If conditions persist, and warmer temperatures continue to melt more ice than falls in the form of snow, then there is a “strong likelihood that the ice field will disappear within a decade or two,” the authors conclude.
Dwindling, unstable ice on Kilimanjaro wouldn’t just impact climbability. It would have a devastating impact on the communities surrounding the mountain that rely upon the shrinking resource for water.
Seen in the distant landscape from Ecuador’s capital, Quito, Cotopaxi is one of the highest active volcanoes in the world. It has become a popular attraction for hikers, and plays a role in the water resources for 2.4 million people in nearby cities.
But this “glaciovolcano” may soon just be a “volcano” if warming persists. Climatologists and Glaciologists say Cotopaxi has lost 40% of its ice cover in the last 35 years:
Mathias Vuille, a climatologist from New York State University at Albany, says “yearly variations can be best explained by the El Nino/La Nina cycle, but the long-term trend of retreating glaciers is best explained by anthropogenic climate change”.

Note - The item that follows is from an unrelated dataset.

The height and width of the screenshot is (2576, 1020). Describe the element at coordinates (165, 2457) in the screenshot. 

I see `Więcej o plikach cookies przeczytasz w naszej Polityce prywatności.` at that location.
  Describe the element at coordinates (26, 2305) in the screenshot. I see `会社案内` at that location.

Mr Vuille and others working in the Andes have tracked temperature changes in the last 70 years to show that there has been an average warming of near-surface air temperatures of around 0.10C per decade and an overall increase of 0.68C since 1939.
Experts estimate that Cotopaxi and the glacier on nearby Antisana contribute between 2% and 10% to local water supplies. Even on the low end, these glaciers supply an abundance of water to Andean grasslands, which soak up and regulate water for local communities and sensitive ecosystems.